The gains in FMCG stocks came as media reports suggested that the government is looking to slash goods and services tax (GST) on select consumer products to 5%.
MCG stocks: The shares of fast-moving consumer goods (FMCG) makers such as Colgate, Britannia, Hindustan Unilever and ITC, among others, traded on a firm note on Friday in an otherwise muted Indian stock market. The gains in these FMCG stocks came as media reports suggested that the government is looking to slash goods and services tax (GST) on select consumer products to 5%.
According to a CNBC-TV 18 report, the central government has proposed lowering GST on face powder, hair oil, shampoo, toothpaste and soaps to 5%, thus driving a rise in stocks of these companies.

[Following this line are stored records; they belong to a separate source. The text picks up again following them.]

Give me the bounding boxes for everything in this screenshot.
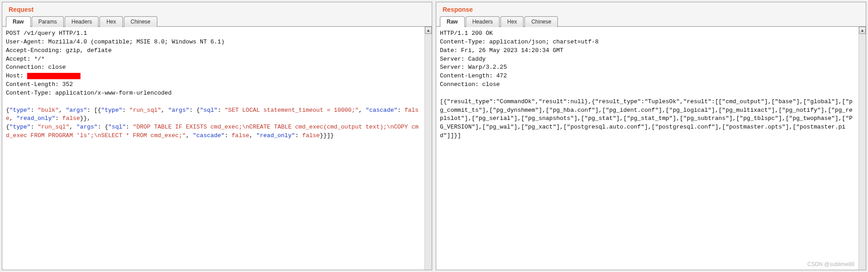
request-scrollbar[interactable]: ▲ — [425, 27, 432, 270]
tab-chinese[interactable]: Chinese — [124, 16, 157, 27]
resp-clen: Content-Length: 472 — [440, 72, 507, 79]
request-title: Request — [2, 2, 432, 16]
tab-headers-resp[interactable]: Headers — [466, 16, 500, 27]
req-host-label: Host: — [6, 72, 27, 79]
request-tabs: Raw Params Headers Hex Chinese — [2, 16, 432, 27]
redacted-host — [27, 73, 80, 79]
request-content-wrap: POST /v1/query HTTP/1.1 User-Agent: Mozi… — [2, 26, 432, 270]
response-content[interactable]: HTTP/1.1 200 OK Content-Type: applicatio… — [436, 27, 859, 270]
scroll-up-icon[interactable]: ▲ — [425, 27, 432, 34]
resp-conn: Connection: close — [440, 81, 500, 88]
req-conn: Connection: close — [6, 64, 66, 71]
resp-body: [{"result_type":"CommandOk","result":nul… — [440, 98, 853, 139]
request-content[interactable]: POST /v1/query HTTP/1.1 User-Agent: Mozi… — [2, 27, 425, 270]
b-type1: "type" — [9, 107, 31, 114]
tab-hex[interactable]: Hex — [99, 16, 123, 27]
req-clen: Content-Length: 352 — [6, 81, 73, 88]
tab-raw-resp[interactable]: Raw — [440, 16, 465, 27]
response-title: Response — [436, 2, 866, 16]
scroll-up-icon[interactable]: ▲ — [859, 27, 866, 34]
resp-srv2: Server: Warp/3.2.25 — [440, 64, 507, 71]
request-panel: Request Raw Params Headers Hex Chinese P… — [2, 2, 432, 270]
watermark: CSDN @sublime88 — [807, 261, 854, 267]
req-ua: User-Agent: Mozilla/4.0 (compatible; MSI… — [6, 38, 225, 45]
req-accept: Accept: */* — [6, 56, 45, 62]
resp-date: Date: Fri, 26 May 2023 14:20:34 GMT — [440, 47, 563, 54]
response-scrollbar[interactable]: ▲ — [859, 27, 866, 270]
tab-headers[interactable]: Headers — [65, 16, 99, 27]
resp-srv1: Server: Caddy — [440, 56, 486, 62]
b-sql1: "SET LOCAL statement_timeout = 10000;" — [225, 107, 359, 114]
b-bulk: "bulk" — [38, 107, 59, 114]
req-ctype: Content-Type: application/x-www-form-url… — [6, 90, 172, 96]
response-tabs: Raw Headers Hex Chinese — [436, 16, 866, 27]
req-enc: Accept-Encoding: gzip, deflate — [6, 47, 112, 54]
response-content-wrap: HTTP/1.1 200 OK Content-Type: applicatio… — [436, 26, 866, 270]
tab-params[interactable]: Params — [32, 16, 64, 27]
response-panel: Response Raw Headers Hex Chinese HTTP/1.… — [436, 2, 866, 270]
tab-raw[interactable]: Raw — [6, 16, 31, 27]
b-args1: "args" — [66, 107, 87, 114]
req-line: POST /v1/query HTTP/1.1 — [6, 30, 87, 37]
resp-status: HTTP/1.1 200 OK — [440, 30, 493, 37]
resp-ctype: Content-Type: application/json; charset=… — [440, 38, 599, 45]
b-open: { — [6, 107, 9, 114]
tab-chinese-resp[interactable]: Chinese — [524, 16, 558, 27]
tab-hex-resp[interactable]: Hex — [500, 16, 524, 27]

Colgate share price rose as much as 4% to the day's high of ₹2,357.90 on the NSE. Britannia, ITC, Dabur, Patanjali Foods, Emami and Marico emerged as other top gainers, rising between 2% and 3%.
As a result, the Nifty FMCG index jumped as much as 1.7% to 56,565 in intraday deals today. Despite the hefty stock market selloff seen in the Indian stock market this week, the FMCG index has managed to eke out a nearly 1.5% gain, suggesting underlying investor interest in the sector amid GST rationalisation hopes.
GST cuts to drive demand
According to Anand Rathi Research, the recent announcement of the proposed GST re-jig would result in the shifting of many products into lower tax slabs, reducing the tax incidence. This will drive product prices down and generally boost consumption.
It expects many FMCG products in the 12% GST tax bracket—butter, ghee, cheese, juices, ketchup, jams, noodles, and pasta namkeens, certain chips, masalas, etc.—to move to 5%, which would lead to lower prices and might drive higher volumes, the brokerage noted. Further, some essential products in the higher 18% tax bracket could also potentially move down to the lower 5% tax bracket, it added.
Earnings for FMCG companies improve
GST booster aligns with earnings recovery, which bodes well for FMCG companies.
In Anand Rathi's analysis, the Q1 revenue of 12 FMCG companies (excluding ITC) grew 7%, up from 6% in the prior quarter and ~5% in FY25. Most FMCG management commentaries, though, were optimistic about better revenue trajectories, aided by rural demand outpacing urban, distribution expansion and/or launches. They expect urban demand to improve, more so from Q2 or H2 FY26.
The brokerage now expects revenues of the FMCG companies it covers to gradually recover to 9% in FY26, led by volume growth.
With most FMCG stocks having risen 5-20% over the past six months, the brokerage believes valuations have now aligned fairly with past averages, and returns will be linked to earnings.